→ **ACTIVITY**:
Scan the listing below for the word "criptomoedas" and copy every line that has it.

→ **DATA SECTION**:
%%
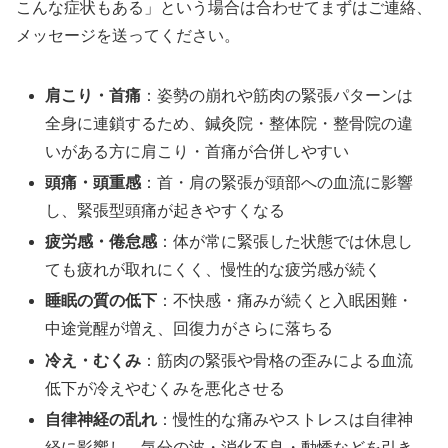
こんな症状もある」という場合は合わせてまずはご連絡、
メッセージを送ってください。
肩こり・首痛
：姿勢の崩れや筋肉の緊張パターンは
全身に連鎖するため、鍼灸院・整体院・整骨院の違
いがある方に肩こり・首痛が合併しやすい
頭痛・頭重感
：首・肩の緊張が頭部への血流に影響
し、緊張型頭痛が起きやすくなる
疲労感・倦怠感
：体が常に緊張した状態では休息し
ても疲れが取れにくく、慢性的な疲労感が続く
睡眠の質の低下
：不快感・痛みが続くと入眠困難・
中途覚醒が増え、回復力がさらに落ちる
冷え・むくみ
：筋肉の緊張や骨格の歪みによる血流
低下が冷えやむくみを悪化させる
自律神経の乱れ
：慢性的な痛みやストレスは自律神
経に影響し、気分の波・消化不良・動悸などを引き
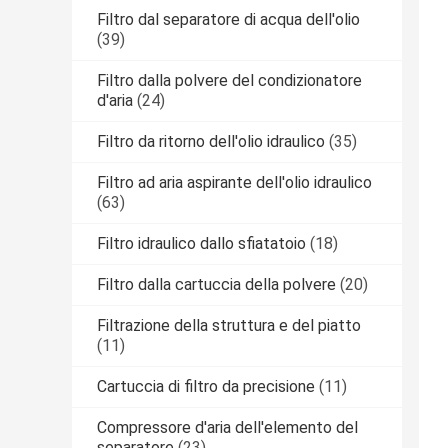
Filtro dal separatore di acqua dell'olio
(39)
Filtro dalla polvere del condizionatore
d'aria
(24)
Filtro da ritorno dell'olio idraulico
(35)
Filtro ad aria aspirante dell'olio idraulico
(63)
Filtro idraulico dallo sfiatatoio
(18)
Filtro dalla cartuccia della polvere
(20)
Filtrazione della struttura e del piatto
(11)
Cartuccia di filtro da precisione
(11)
Compressore d'aria dell'elemento del
separatore
(23)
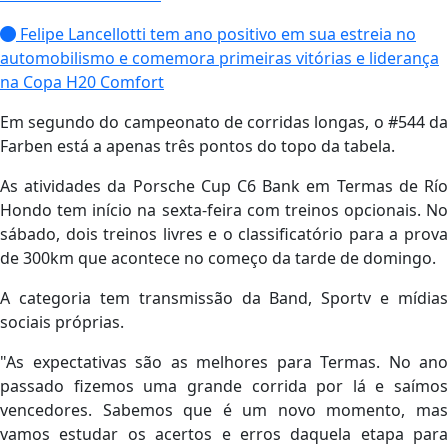
Felipe Lancellotti tem ano positivo em sua estreia no
automobilismo e comemora primeiras vitórias e liderança
na Copa H20 Comfort
Em segundo do campeonato de corridas longas, o #544 da
Farben está a apenas três pontos do topo da tabela.
As atividades da Porsche Cup C6 Bank em Termas de Río
Hondo tem início na sexta-feira com treinos opcionais. No
sábado, dois treinos livres e o classificatório para a prova
de 300km que acontece no começo da tarde de domingo.
A categoria tem transmissão da Band, Sportv e mídias
sociais próprias.
"As expectativas são as melhores para Termas. No ano
passado fizemos uma grande corrida por lá e saímos
vencedores. Sabemos que é um novo momento, mas
vamos estudar os acertos e erros daquela etapa para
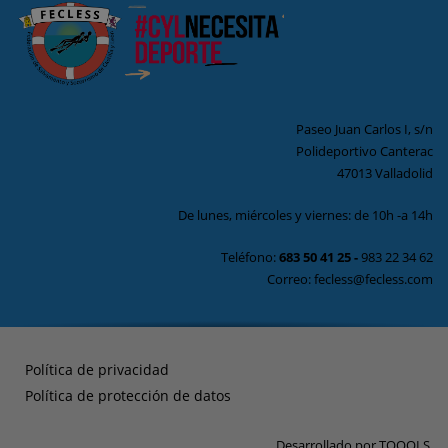
Paseo Juan Carlos I, s/n
Polideportivo Canterac
47013 Valladolid
De lunes, miércoles y viernes: de 10h -a 14h
Teléfono:
683 50 41 25
-
983 22 34 62
Correo: fecless@fecless.com
Política de privacidad
Política de protección de datos
Desarrollado por
TOOOLS
.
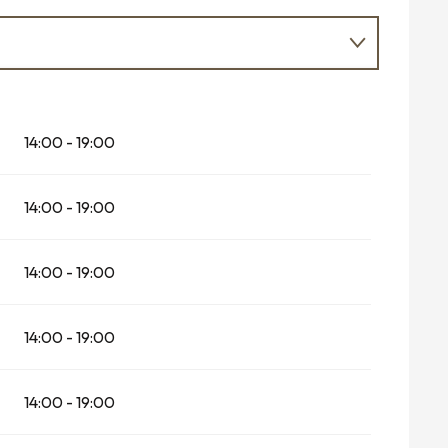
14:00 - 19:00
14:00 - 19:00
14:00 - 19:00
14:00 - 19:00
14:00 - 19:00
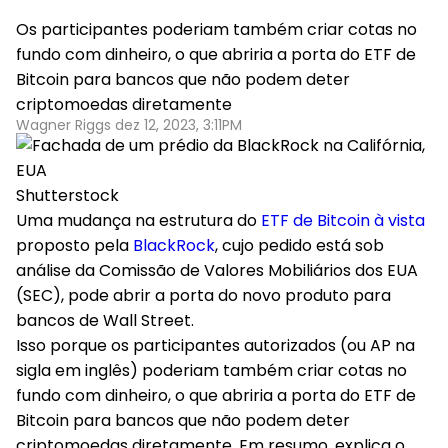
Os participantes poderiam também criar cotas no
fundo com dinheiro, o que abriria a porta do ETF de
Bitcoin para bancos que não podem deter
criptomoedas diretamente
Wagner Riggs dez 12, 2023, 3:11PM
Shutterstock
Uma mudança na estrutura do
ETF de Bitcoin à vista
proposto pela
BlackRock
, cujo pedido está sob
análise da Comissão de Valores Mobiliários dos EUA
(SEC), pode abrir a porta do novo produto para
bancos de Wall Street.
Isso porque os participantes autorizados (ou AP na
sigla em inglês) poderiam também criar cotas no
fundo com dinheiro, o que abriria a porta do ETF de
Bitcoin para bancos que não podem deter
criptomoedas diretamente. Em resumo, explica o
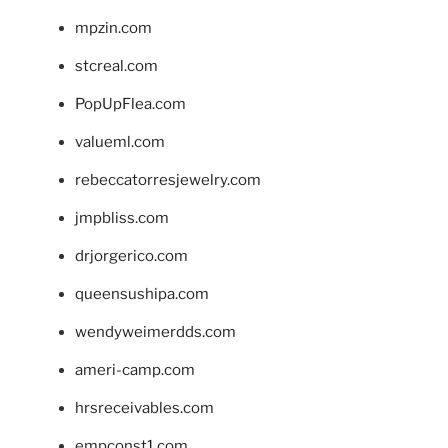
mpzin.com
stcreal.com
PopUpFlea.com
valueml.com
rebeccatorresjewelry.com
jmpbliss.com
drjorgerico.com
queensushipa.com
wendyweimerdds.com
ameri-camp.com
hrsreceivables.com
empconst1.com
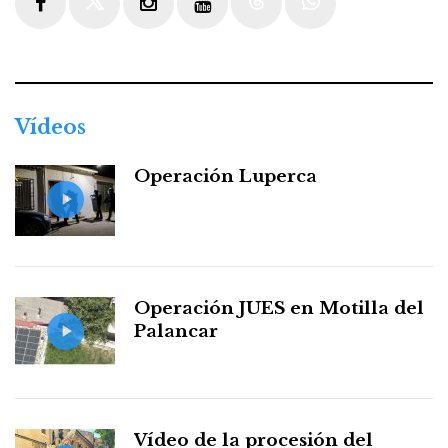
Facebook
Twitter
Instagram
Youtube
Threads
WhatsApp
Vídeos
Operación Luperca
Operación JUES en Motilla del
Palancar
Vídeo de la procesión del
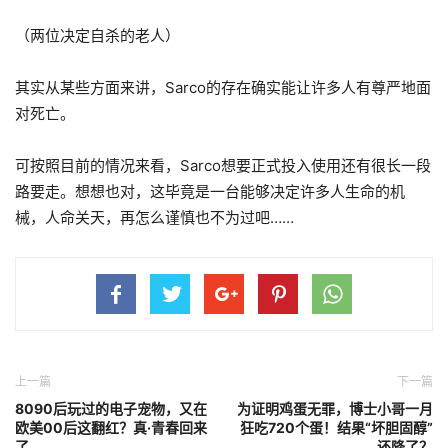
（两位决定自杀的老人）
其实从某些方面来讲，Sarco的存在确实能让许多人有尊严地面
对死亡。
可按照目前的情况来看，Sarco想要正式投入使用还有很长一段
路要走。想想也对，这毕竟是一台能够决定许多人生命的机
械，人命关天，再怎么谨慎也不为过吧……
上一篇
下一篇
8090后玩过的电子宠物，又在
为证明鸡蛋无罪，博士小哥一月
欧美00后这翻红？真·青春回来
狂吃720个蛋！结果“坏胆固醇”
了
还降了？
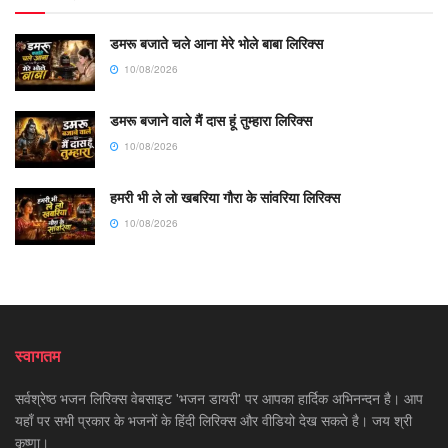
डमरू बजाते चले आना मेरे भोले बाबा लिरिक्स
10/08/2026
डमरू बजाने वाले मैं दास हूं तुम्हारा लिरिक्स
10/08/2026
हमरी भी ले लो खबरिया गौरा के सांवरिया लिरिक्स
10/08/2026
स्वागतम
सर्वश्रेष्ठ भजन लिरिक्स वेबसाइट 'भजन डायरी' पर आपका हार्दिक अभिनन्दन है। आप
यहाँ पर सभी प्रकार के भजनों के हिंदी लिरिक्स और वीडियो देख सकते है। जय श्री
कृष्णा।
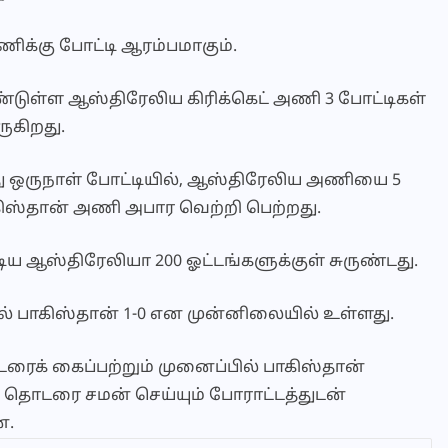
ணிக்கு போட்டி ஆரம்பமாகும்.
்டுள்ள ஆஸ்திரேலிய கிரிக்கெட் அணி 3 போட்டிகள்
ுகிறது.
 ஒருநாள் போட்டியில், ஆஸ்திரேலிய அணியை 5
 பாகிஸ்தான் அணி அபார வெற்றி பெற்றது.
ாடிய ஆஸ்திரேலியா 200 ஓட்டங்களுக்குள் சுருண்டது.
் பாகிஸ்தான் 1-0 என முன்னிலையில் உள்ளது.
ைக் கைப்பற்றும் முனைப்பில் பாகிஸ்தான்
ு தொடரை சமன் செய்யும் போராட்டத்துடன்
ன.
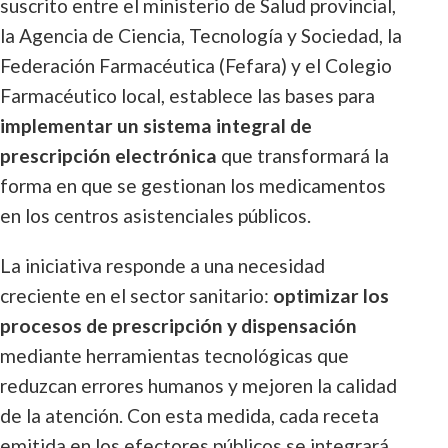
suscrito entre el ministerio de Salud provincial,
la Agencia de Ciencia, Tecnología y Sociedad, la
Federación Farmacéutica (Fefara) y el Colegio
Farmacéutico local, establece las bases para
implementar un sistema integral de
prescripción electrónica
que transformará la
forma en que se gestionan los medicamentos
en los centros asistenciales públicos.
La iniciativa responde a una necesidad
creciente en el sector sanitario:
optimizar los
procesos de prescripción y dispensación
mediante herramientas tecnológicas que
reduzcan errores humanos y mejoren la calidad
de la atención. Con esta medida, cada receta
emitida en los efectores públicos se integrará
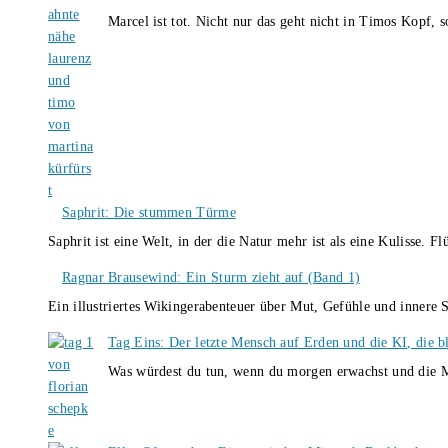
Marcel ist tot. Nicht nur das geht nicht in Timos Kopf, 
Saphrit: Die stummen Türme
Saphrit ist eine Welt, in der die Natur mehr ist als eine Kulisse.
Ragnar Brausewind: Ein Sturm zieht auf (Band 1)
Ein illustriertes Wikingerabenteuer über Mut, Gefühle und inner
Tag Eins: Der letzte Mensch auf Erden und die KI, die b
Was würdest du tun, wenn du morgen erwachst und die M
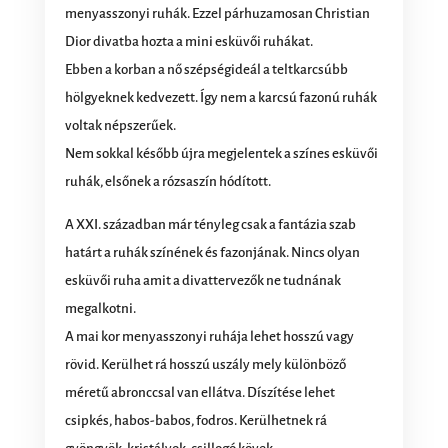
menyasszonyi ruhák. Ezzel párhuzamosan Christian
Dior divatba hozta a mini esküvői ruhákat.
Ebben a korban a nő szépségideál a teltkarcsúbb
hölgyeknek kedvezett. Így nem a karcsú fazonú ruhák
voltak népszerűek.
Nem sokkal később újra megjelentek a színes esküvői
ruhák, elsőnek a rózsaszín hódított.
A XXI. században már tényleg csak a fantázia szab
határt a ruhák színének és fazonjának. Nincs olyan
esküvői ruha amit a divattervezők ne tudnának
megalkotni.
A mai kor menyasszonyi ruhája lehet hosszú vagy
rövid. Kerülhet rá hosszú uszály mely különböző
méretű abronccsal van ellátva. Díszítése lehet
csipkés, habos-babos, fodros. Kerülhetnek rá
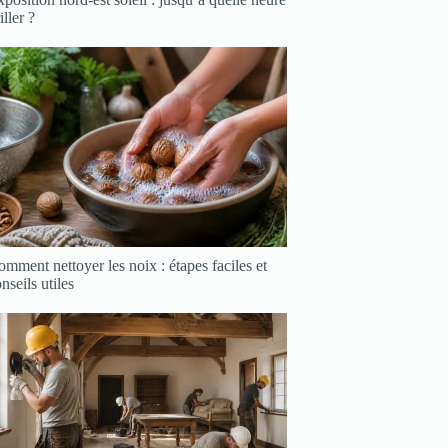
iller ?
mment nettoyer les noix : étapes faciles et
nseils utiles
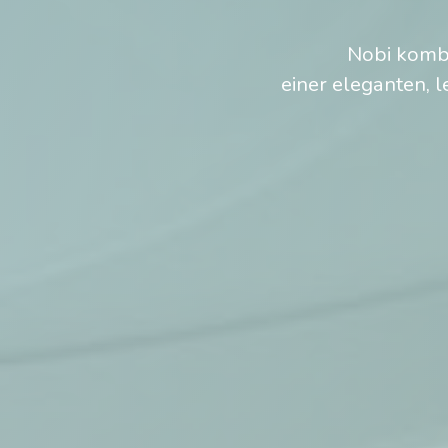
​Nobi komb
einer eleganten, l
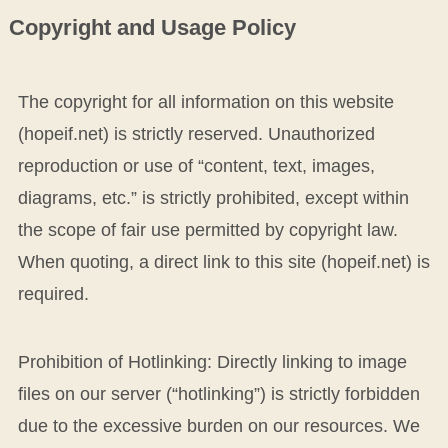
Copyright and Usage Policy
The copyright for all information on this website
(hopeif.net) is strictly reserved. Unauthorized
reproduction or use of “content, text, images,
diagrams, etc.” is strictly prohibited, except within
the scope of fair use permitted by copyright law.
When quoting, a direct link to this site (hopeif.net) is
required.
Prohibition of Hotlinking: Directly linking to image
files on our server (“hotlinking”) is strictly forbidden
due to the excessive burden on our resources. We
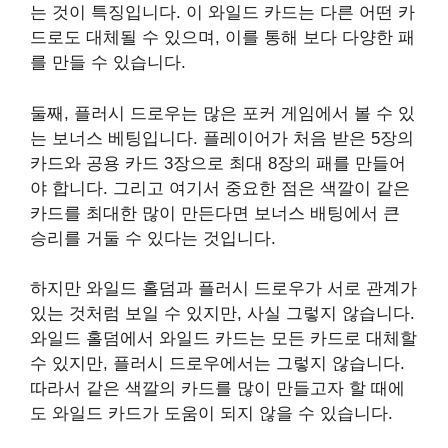
는 것이 특징입니다. 이 와일드 카드는 다른 어떤 카
드로도 대체될 수 있으며, 이를 통해 보다 다양한 패
를 만들 수 있습니다.
둘째, 플러시 드로우는 많은 포커 게임에서 볼 수 있
는 보너스 베팅입니다. 플레이어가 처음 받은 5장의
카드와 공용 카드 3장으로 최대 8장의 패를 만들어
야 합니다. 그리고 여기서 중요한 점은 색깔이 같은
카드를 최대한 많이 만든다면 보너스 배팅에서 큰
승리를 거둘 수 있다는 것입니다.
하지만 와일드 홀덤과 플러시 드로우가 서로 관계가
있는 것처럼 보일 수 있지만, 사실 그렇지 않습니다.
와일드 홀덤에서 와일드 카드는 모든 카드로 대체할
수 있지만, 플러시 드로우에서는 그렇지 않습니다.
따라서 같은 색깔의 카드를 많이 만들고자 할 때에
도 와일드 카드가 도움이 되지 않을 수 있습니다.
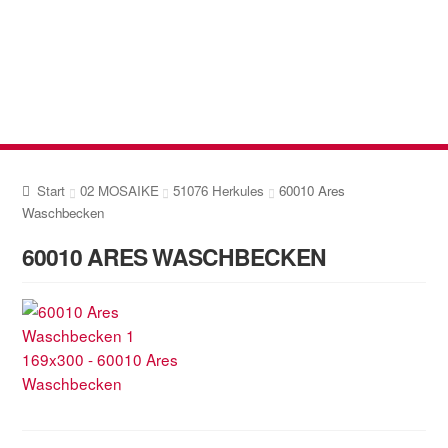
Zur
Zum
Navigation
Inhalt
springen
springen
Start
02 MOSAIKE
51076 Herkules
60010 Ares
Waschbecken
60010 ARES WASCHBECKEN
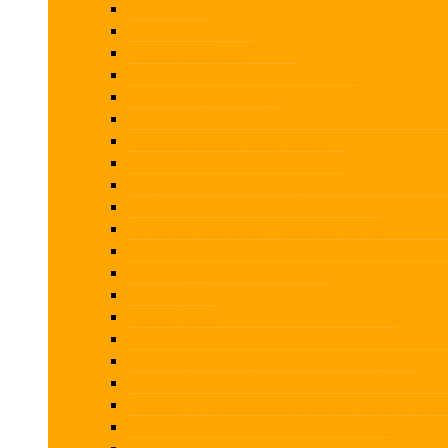
AI for revisorer – Fysisk kursus i Fredericia
Aktuel skat
Aktuel skat 2027
Aktuel moms og afgifter
Aktuelt regnskab og selskabsret
Aktuel revision – SMV
Assistancesager uden fejltrin – bogholderi, u
Beskatning af hovedaktionærer
Bogholder – Knæk et regnskab
Dødsbobeskatning – skatteoptimering i leven
Fonde og foreninger – skat og moms
Generationsskifte med fokus på udlejningse
Grundlæggende forståelse for ejer- og andels
Moms i den digitale tidsalder
Moms PLUS
Momslovens muligheder og faldgruber
Opstilling af årsregnskab efter årsregnskabsl
Personalegoder inkl. biler – skat og moms
Revision af andelsboligforeninger og ejerforen
Revisors erklæringer på årsrapport – hvornår 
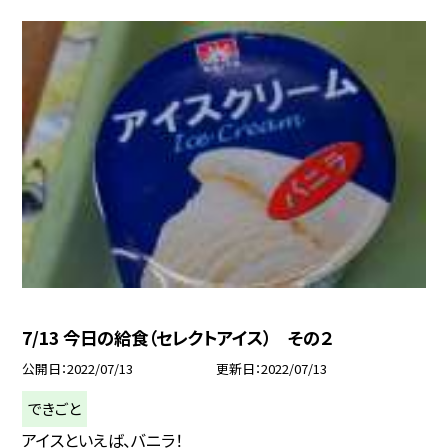
7/13 今日の給食（セレクトアイス） その２
公開日
2022/07/13
更新日
2022/07/13
できごと
アイスといえば、バニラ！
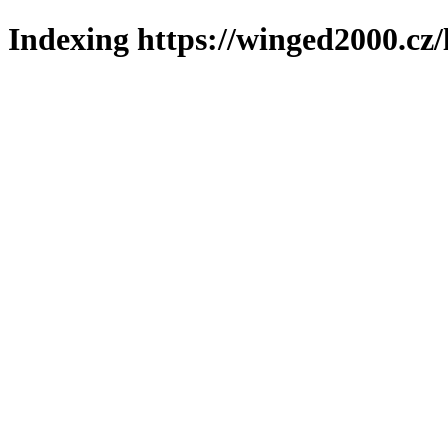
Indexing https://winged2000.cz/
%%
→ **RESPONSE AREA**:
criptomoedas diretamente
criptomoedas diretamente. Em resumo, explica o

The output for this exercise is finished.